We’re working with a few of our users to produce case studies throughout the rest of the year to showcase what good looks like.
Funding and Sustainability
As we’ve said before, we believe financial self-sustainability should be a core feature of Source. We plan to share more details about our revenue model before the end of the year.
Unfortunately, many of our users are increasingly concerned about the durability of the data archiving systems they’ve previously relied upon due to proposed cuts in research funding and university overhead. We aim to position Source as an affordable option for organizations that are no longer able to fund their own data management systems.
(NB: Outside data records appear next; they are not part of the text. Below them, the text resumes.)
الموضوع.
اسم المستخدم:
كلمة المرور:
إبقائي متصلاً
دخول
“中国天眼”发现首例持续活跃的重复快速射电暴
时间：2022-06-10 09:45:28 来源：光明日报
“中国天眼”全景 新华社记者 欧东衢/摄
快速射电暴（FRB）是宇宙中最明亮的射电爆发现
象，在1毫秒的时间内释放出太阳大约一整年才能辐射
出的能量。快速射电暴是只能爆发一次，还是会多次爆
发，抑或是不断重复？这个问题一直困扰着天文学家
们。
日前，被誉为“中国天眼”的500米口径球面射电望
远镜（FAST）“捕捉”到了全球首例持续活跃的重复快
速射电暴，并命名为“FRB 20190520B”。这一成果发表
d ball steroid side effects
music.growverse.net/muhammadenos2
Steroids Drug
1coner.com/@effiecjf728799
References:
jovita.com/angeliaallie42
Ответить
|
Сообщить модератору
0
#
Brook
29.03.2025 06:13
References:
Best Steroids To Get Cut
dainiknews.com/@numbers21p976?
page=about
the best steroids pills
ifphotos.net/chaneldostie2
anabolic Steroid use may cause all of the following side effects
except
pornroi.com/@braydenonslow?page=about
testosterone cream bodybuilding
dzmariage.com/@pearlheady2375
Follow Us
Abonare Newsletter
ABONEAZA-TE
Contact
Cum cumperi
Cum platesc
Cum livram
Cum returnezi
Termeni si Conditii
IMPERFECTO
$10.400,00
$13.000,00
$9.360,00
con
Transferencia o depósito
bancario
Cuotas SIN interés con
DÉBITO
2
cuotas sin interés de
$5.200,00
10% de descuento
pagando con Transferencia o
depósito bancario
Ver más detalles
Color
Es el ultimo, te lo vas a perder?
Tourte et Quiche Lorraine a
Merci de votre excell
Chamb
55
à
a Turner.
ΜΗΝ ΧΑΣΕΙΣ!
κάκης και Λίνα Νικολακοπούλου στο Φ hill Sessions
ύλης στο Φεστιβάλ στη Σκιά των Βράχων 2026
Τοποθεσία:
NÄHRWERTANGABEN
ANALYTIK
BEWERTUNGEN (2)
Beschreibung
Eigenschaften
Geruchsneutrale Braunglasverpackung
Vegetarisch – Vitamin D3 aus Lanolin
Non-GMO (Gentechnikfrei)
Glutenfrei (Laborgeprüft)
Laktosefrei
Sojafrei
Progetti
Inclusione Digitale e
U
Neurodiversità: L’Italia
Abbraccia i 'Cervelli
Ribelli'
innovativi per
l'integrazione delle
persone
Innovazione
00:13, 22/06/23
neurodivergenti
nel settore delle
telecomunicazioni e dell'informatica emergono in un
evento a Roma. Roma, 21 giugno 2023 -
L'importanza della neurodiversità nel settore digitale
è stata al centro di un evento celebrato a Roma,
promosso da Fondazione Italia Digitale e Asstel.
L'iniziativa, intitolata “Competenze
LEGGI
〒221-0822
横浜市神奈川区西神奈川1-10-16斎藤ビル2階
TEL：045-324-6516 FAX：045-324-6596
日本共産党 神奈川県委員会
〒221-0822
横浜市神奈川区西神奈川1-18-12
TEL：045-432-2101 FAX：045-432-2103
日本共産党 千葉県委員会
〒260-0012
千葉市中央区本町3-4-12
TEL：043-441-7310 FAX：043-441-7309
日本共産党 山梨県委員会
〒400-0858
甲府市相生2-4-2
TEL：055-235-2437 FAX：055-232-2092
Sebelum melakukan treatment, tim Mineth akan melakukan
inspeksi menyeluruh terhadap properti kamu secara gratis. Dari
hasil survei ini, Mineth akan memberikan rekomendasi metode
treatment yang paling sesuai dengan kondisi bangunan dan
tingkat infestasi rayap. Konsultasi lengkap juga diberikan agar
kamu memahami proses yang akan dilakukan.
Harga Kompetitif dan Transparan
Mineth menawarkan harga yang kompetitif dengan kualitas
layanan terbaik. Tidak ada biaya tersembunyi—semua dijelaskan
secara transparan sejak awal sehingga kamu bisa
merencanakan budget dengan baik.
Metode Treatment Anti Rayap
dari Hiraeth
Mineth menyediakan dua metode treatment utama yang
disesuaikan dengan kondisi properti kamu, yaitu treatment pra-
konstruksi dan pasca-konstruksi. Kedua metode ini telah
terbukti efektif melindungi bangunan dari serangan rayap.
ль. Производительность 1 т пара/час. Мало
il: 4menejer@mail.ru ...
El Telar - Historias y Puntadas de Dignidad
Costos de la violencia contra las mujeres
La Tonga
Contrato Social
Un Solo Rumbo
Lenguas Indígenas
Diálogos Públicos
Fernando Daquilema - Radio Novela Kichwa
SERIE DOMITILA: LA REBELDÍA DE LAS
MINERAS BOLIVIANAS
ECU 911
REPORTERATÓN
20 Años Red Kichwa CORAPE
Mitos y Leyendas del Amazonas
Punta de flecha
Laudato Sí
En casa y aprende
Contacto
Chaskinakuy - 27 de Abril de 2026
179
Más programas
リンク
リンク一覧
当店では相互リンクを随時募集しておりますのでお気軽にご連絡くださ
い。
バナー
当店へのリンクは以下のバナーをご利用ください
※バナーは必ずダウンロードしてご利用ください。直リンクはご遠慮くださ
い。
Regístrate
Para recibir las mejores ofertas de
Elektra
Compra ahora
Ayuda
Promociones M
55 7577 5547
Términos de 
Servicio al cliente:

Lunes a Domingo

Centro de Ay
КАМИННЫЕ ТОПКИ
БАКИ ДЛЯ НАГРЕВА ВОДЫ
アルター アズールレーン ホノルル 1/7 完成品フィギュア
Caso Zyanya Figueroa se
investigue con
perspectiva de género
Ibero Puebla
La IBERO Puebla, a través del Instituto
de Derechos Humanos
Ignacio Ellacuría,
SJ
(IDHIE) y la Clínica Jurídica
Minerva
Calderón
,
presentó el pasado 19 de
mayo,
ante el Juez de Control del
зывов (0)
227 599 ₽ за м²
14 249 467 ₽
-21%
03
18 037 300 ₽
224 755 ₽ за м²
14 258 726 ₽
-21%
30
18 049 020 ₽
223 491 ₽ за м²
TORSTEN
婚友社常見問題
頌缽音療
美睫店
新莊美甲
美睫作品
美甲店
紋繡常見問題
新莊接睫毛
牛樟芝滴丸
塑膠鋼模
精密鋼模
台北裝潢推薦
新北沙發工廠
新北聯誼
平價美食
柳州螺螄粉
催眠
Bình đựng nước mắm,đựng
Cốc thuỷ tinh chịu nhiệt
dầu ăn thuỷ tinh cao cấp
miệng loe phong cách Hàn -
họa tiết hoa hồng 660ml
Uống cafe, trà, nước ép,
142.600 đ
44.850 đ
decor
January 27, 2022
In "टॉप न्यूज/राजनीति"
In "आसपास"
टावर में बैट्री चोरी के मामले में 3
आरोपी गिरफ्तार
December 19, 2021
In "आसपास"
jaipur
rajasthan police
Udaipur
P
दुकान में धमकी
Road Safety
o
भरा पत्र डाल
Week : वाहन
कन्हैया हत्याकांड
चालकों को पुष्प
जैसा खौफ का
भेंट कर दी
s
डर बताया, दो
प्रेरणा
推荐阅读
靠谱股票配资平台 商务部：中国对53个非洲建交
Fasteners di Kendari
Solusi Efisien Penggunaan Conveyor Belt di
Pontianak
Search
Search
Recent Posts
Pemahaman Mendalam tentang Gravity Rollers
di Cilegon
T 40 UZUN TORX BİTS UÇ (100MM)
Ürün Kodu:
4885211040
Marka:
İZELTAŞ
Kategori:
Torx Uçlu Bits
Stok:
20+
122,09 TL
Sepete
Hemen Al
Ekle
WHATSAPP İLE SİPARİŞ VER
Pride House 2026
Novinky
Our approach will likely include:
- Free tiers for smaller datasets and human-scale usage
- Predictable fees based on storage volume for data publishers
- Direct cloud access options for users needing high-bandwidth programmatic access
The goal is predictable, fair pricing that covers our costs while keeping the service accessible to the academic and nonprofit communities we primarily serve. In the interim, funding from Navigation Fund and in-kind support from AWS allows us to continue offering free hosting while we develop a service worth paying for.
Advisory Board
To help guide Source Cooperative’s development and ensure we’re building something that truly serves the research community, we’ve assembled an advisory board of experts from across the data science, policy, and research landscape. Our advisory board members include:
- Denice Ross – Senior Fellow, Federation of American Scientists & Former U.S. Chief Data Scientist
- Fernando Pérez – Faculty Director, Berkeley Institute for Data Science
- Josh Peek – Head of Data Science Mission Office, Space Telescope Science Institute
- Marshall Moutenot – CEO, Upstream Tech & Founder, dynamical.org
- Millie Chapman – Assistant Professor of Environmental Policy, ETH Zürich
- Drew Breunig – Technical Advisor at large
- Carl Boettiger – Associate Professor, University of California, Berkeley
- Anna Greenwood – Neuroscientist at large
- Eli Fenichel – Professor of Natural Resource Economics, Yale School of the Environment
- Mark Otterlee – Senior Director of Engineering, Allen Institute for Artificial Intelligence
We are honored to have the support of this remarkable group of people. Their special blend of scientific, policy, economic, business, and product design experience will help us realize the full potential of Source.
More frequent development updates will be published on the Source Cooperative Documentation site moving forward.